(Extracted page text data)
# # # #
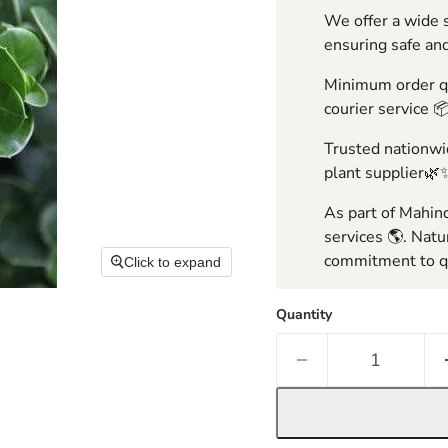
We offer a wide s
ensuring safe and
Minimum order qua
courier service 
Trusted nationwid
plant supplier🌿
As part of Mahind
services 🌎. Natu
commitment to qu
Click to expand
Quantity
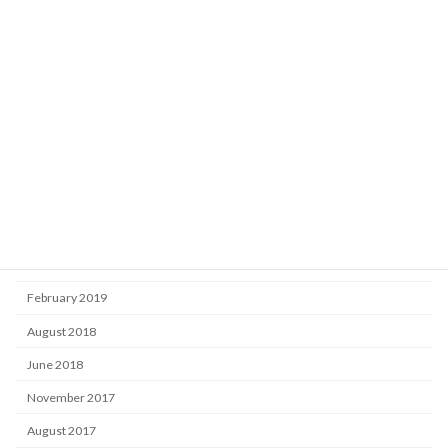
Market
Uncategorized
Archive
October 2025
September 2024
September 2020
November 2019
June 2019
February 2019
August 2018
June 2018
November 2017
August 2017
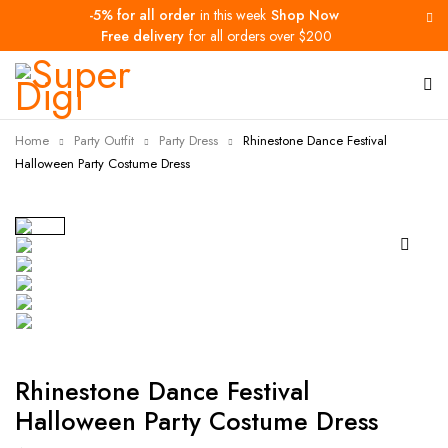
-5% for all order
in this week
Shop Now
Free delivery
for all orders over $200
Home
Party Outfit
Party Dress
Rhinestone Dance Festival
Halloween Party Costume Dress
-33%
Rhinestone Dance Festival
Halloween Party Costume Dress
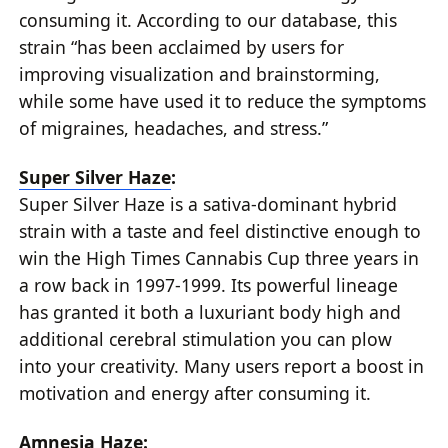
consuming it. According to our database, this
strain “has been acclaimed by users for
improving visualization and brainstorming,
while some have used it to reduce the symptoms
of migraines, headaches, and stress.”
Super Silver Haze
:
Super Silver Haze is a sativa-dominant hybrid
strain with a taste and feel distinctive enough to
win the High Times Cannabis Cup three years in
a row back in 1997-1999. Its powerful lineage
has granted it both a luxuriant body high and
additional cerebral stimulation you can plow
into your creativity. Many users report a boost in
motivation and energy after consuming it.
Amnesia Haze
:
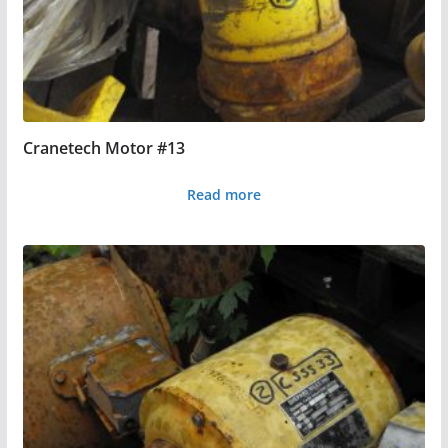
Cranetech Motor #13
Read more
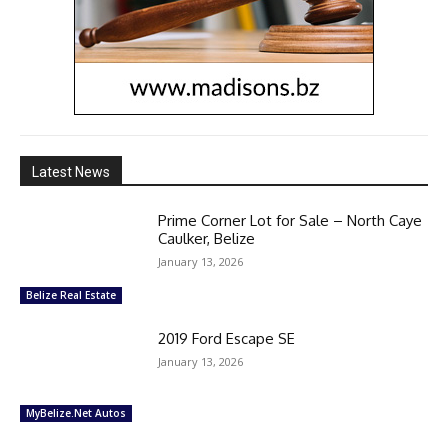
Latest News
Prime Corner Lot for Sale – North Caye
Caulker, Belize
January 13, 2026
Belize Real Estate
2019 Ford Escape SE
January 13, 2026
MyBelize.Net Autos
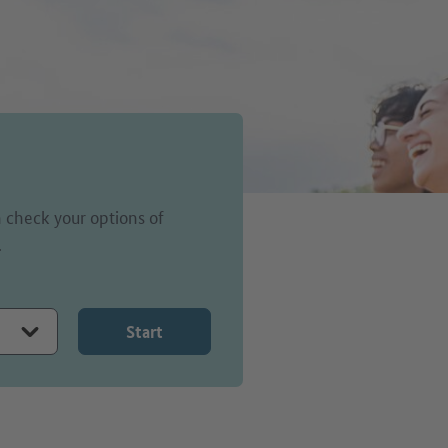
 check your options of
.
Start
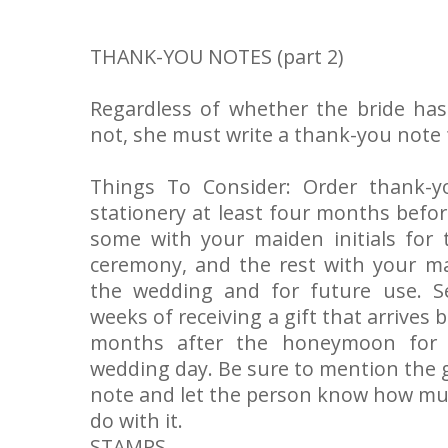
THANK-YOU NOTES (part 2)
Regardless of whether the bride ha
not, she must write a thank-you note f
Things To Consider: Order thank-y
stationery at least four months befo
some with your maiden initials for
ceremony, and the rest with your mar
the wedding and for future use. S
weeks of receiving a gift that arrives
months after the honeymoon for g
wedding day. Be sure to mention the g
note and let the person know how muc
do with it.
STAMPS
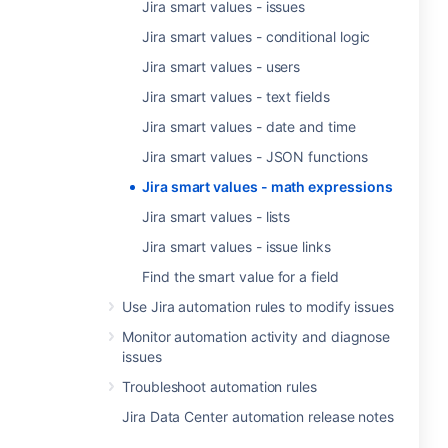
Jira smart values - issues
Jira smart values - conditional logic
Jira smart values - users
Jira smart values - text fields
Jira smart values - date and time
Jira smart values - JSON functions
Jira smart values - math expressions
Jira smart values - lists
Jira smart values - issue links
Find the smart value for a field
Use Jira automation rules to modify issues
Monitor automation activity and diagnose
issues
Troubleshoot automation rules
Jira Data Center automation release notes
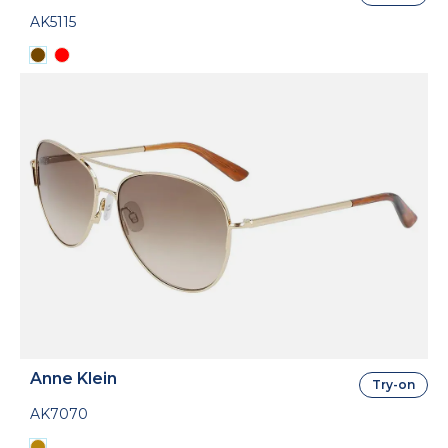
AK5115
Anne Klein
Try-on
AK7070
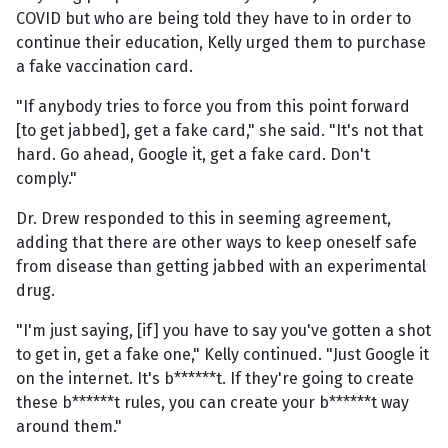
COVID but who are being told they have to in order to
continue their education, Kelly urged them to purchase
a fake vaccination card.
"If anybody tries to force you from this point forward
[to get jabbed], get a fake card," she said. "It's not that
hard. Go ahead, Google it, get a fake card. Don't
comply."
Dr. Drew responded to this in seeming agreement,
adding that there are other ways to keep oneself safe
from disease than getting jabbed with an experimental
drug.
"I'm just saying, [if] you have to say you've gotten a shot
to get in, get a fake one," Kelly continued. "Just Google it
on the internet. It's b******t. If they're going to create
these b******t rules, you can create your b******t way
around them."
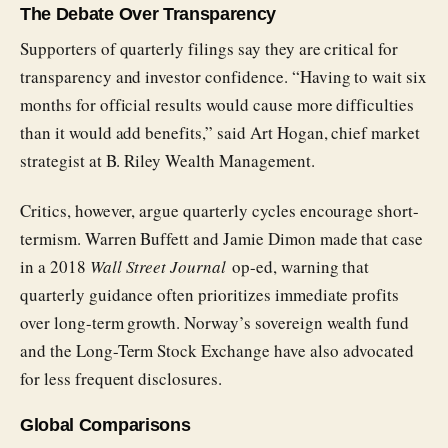
The Debate Over Transparency
Supporters of quarterly filings say they are critical for
transparency and investor confidence. “Having to wait six
months for official results would cause more difficulties
than it would add benefits,” said Art Hogan, chief market
strategist at B. Riley Wealth Management.
Critics, however, argue quarterly cycles encourage short-
termism. Warren Buffett and Jamie Dimon made that case
in a 2018
Wall Street Journal
op-ed, warning that
quarterly guidance often prioritizes immediate profits
over long-term growth. Norway’s sovereign wealth fund
and the Long-Term Stock Exchange have also advocated
for less frequent disclosures.
Global Comparisons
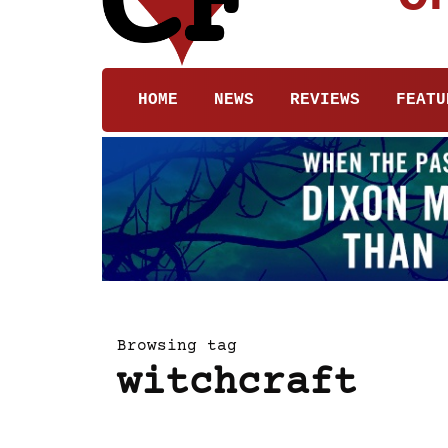
HOME
NEWS
REVIEWS
FEATU
Browsing tag
witchcraft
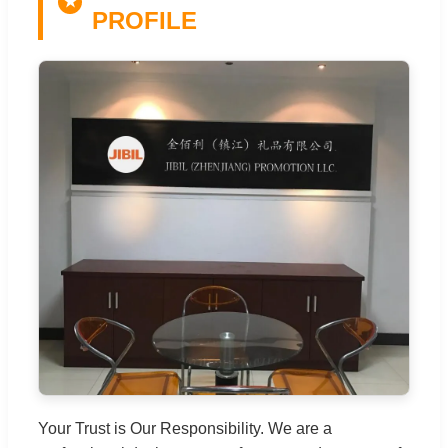
★
PROFILE
Your Trust is Our Responsibility. We are a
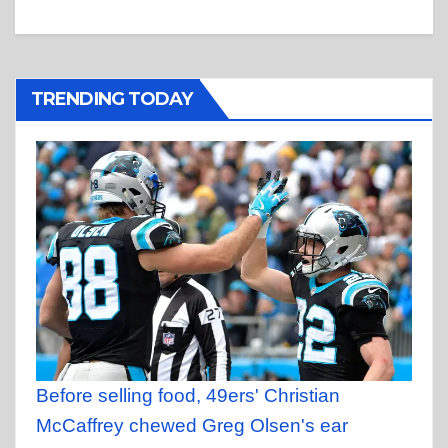
TRENDING TODAY
Before selling food, 49ers' Christian
McCaffrey chewed Greg Olsen's ear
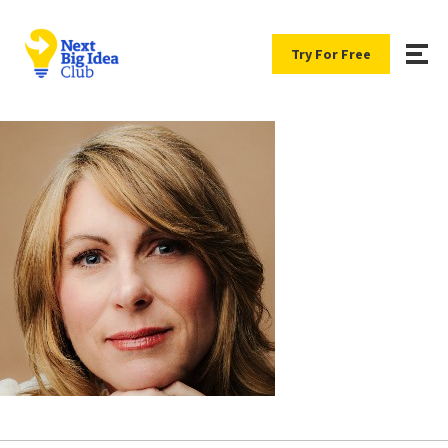
Try For Free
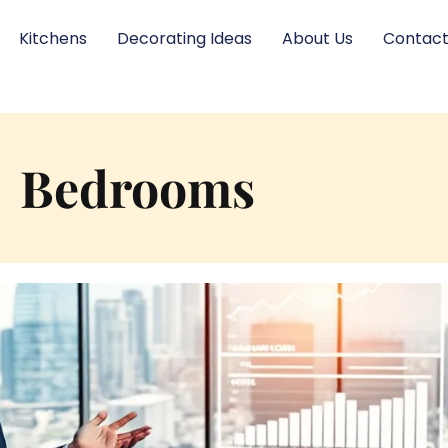
Kitchens
Decorating Ideas
About Us
Contact
Bedrooms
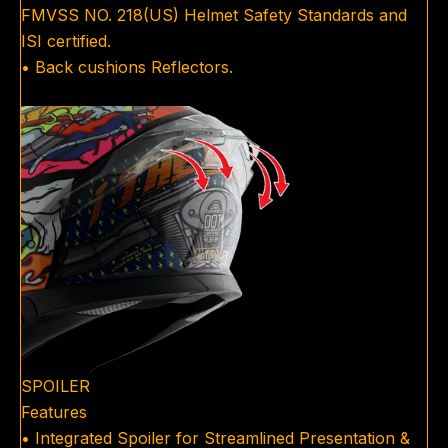
FMVSS NO. 218(US) Helmet Safety Standards and
ISI certified.
• Back cushions Reflectors.
SPOILER
Features
• Integrated Spoiler for Streamlined Presentation &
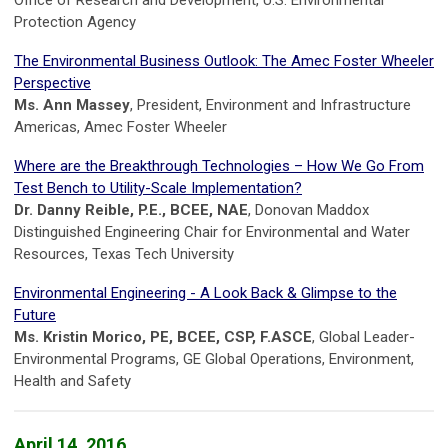
Office of Research and Development, U.S. Environmental
Protection Agency
The Environmental Business Outlook: The Amec Foster Wheeler
Perspective
Ms. Ann Massey
, President, Environment and Infrastructure
Americas, Amec Foster Wheeler
Where are the Breakthrough Technologies – How We Go From
Test Bench to Utility-Scale Implementation?
Dr. Danny Reible, P.E., BCEE, NAE
, Donovan Maddox
Distinguished Engineering Chair for Environmental and Water
Resources, Texas Tech University
Environmental Engineering - A Look Back & Glimpse to the
Future
Ms. Kristin Morico, PE, BCEE, CSP, F.ASCE
, Global Leader-
Environmental Programs, GE Global Operations, Environment,
Health and Safety
April 14, 2016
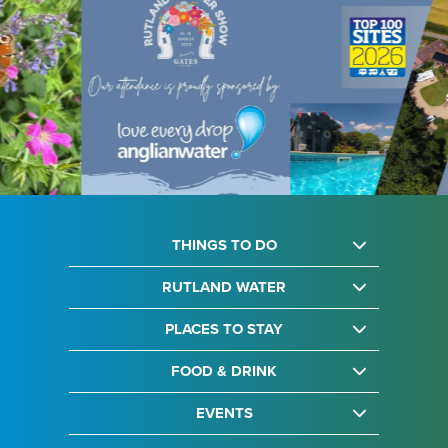
THINGS TO DO
RUTLAND WATER
PLACES TO STAY
FOOD & DRINK
EVENTS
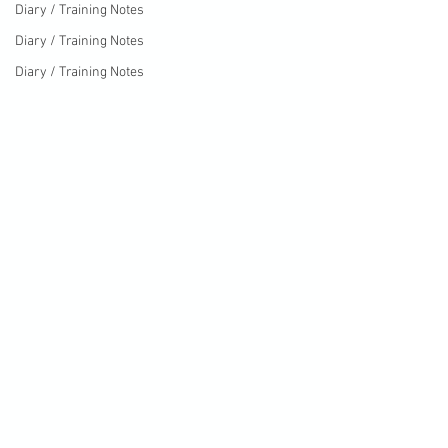
Diary / Training Notes
Diary / Training Notes
Diary / Training Notes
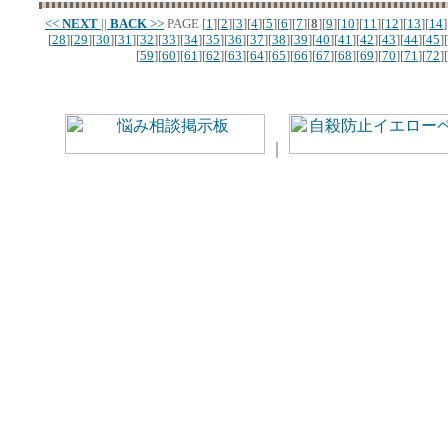
<<
NEXT
||
BACK
>>
PAGE
[
1
][
2
][
3
][
4
][
5
][
6
][
7
][
8
][
9
][
10
][
11
][
12
][
13
][
14
]
[
28
][
29
][
30
][
31
][
32
][
33
][
34
][
35
][
36
][
37
][
38
][
39
][
40
][
41
][
42
][
43
][
44
][
45
][
[
59
][
60
][
61
][
62
][
63
][
64
][
65
][
66
][
67
][
68
][
69
][
70
][
71
][
72
][
｜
# # # #
Each line from the one with "FMVSS NO. 218(US) Helmet Safety Standards and" to the final line of the data above is to be printed exactly; no picture should appear in the copy.

** Exercise solution **
FMVSS NO. 218(US) Helmet Safety Standards and
ISI certified.
• Back cushions Reflectors.
SPOILER
Features
• Integrated Spoiler for Streamlined Presentation &
Office of Research and Development, U.S. Environmental
Protection Agency
The Environmental Business Outlook: The Amec Foster Wheeler
Perspective
Ms. Ann Massey
, President, Environment and Infrastructure
Americas, Amec Foster Wheeler
Where are the Breakthrough Technologies – How We Go From
Test Bench to Utility-Scale Implementation?
Dr. Danny Reible, P.E., BCEE, NAE
, Donovan Maddox
Distinguished Engineering Chair for Environmental and Water
Resources, Texas Tech University
Environmental Engineering - A Look Back & Glimpse to the
Future
Ms. Kristin Morico, PE, BCEE, CSP, F.ASCE
, Global Leader-
Environmental Programs, GE Global Operations, Environment,
Health and Safety
April 14, 2016
THINGS TO DO
RUTLAND WATER
PLACES TO STAY
FOOD & DRINK
EVENTS
Diary / Training Notes
Diary / Training Notes
Diary / Training Notes
<<
NEXT
||
BACK
>>
PAGE
[
1
][
2
][
3
][
4
][
5
][
6
][
7
][
8
][
9
][
10
][
11
][
12
][
13
][
14
]
[
28
][
29
][
30
][
31
][
32
][
33
][
34
][
35
][
36
][
37
][
38
][
39
][
40
][
41
][
42
][
43
][
44
][
45
][
[
59
][
60
][
61
][
62
][
63
][
64
][
65
][
66
][
67
][
68
][
69
][
70
][
71
][
72
][
｜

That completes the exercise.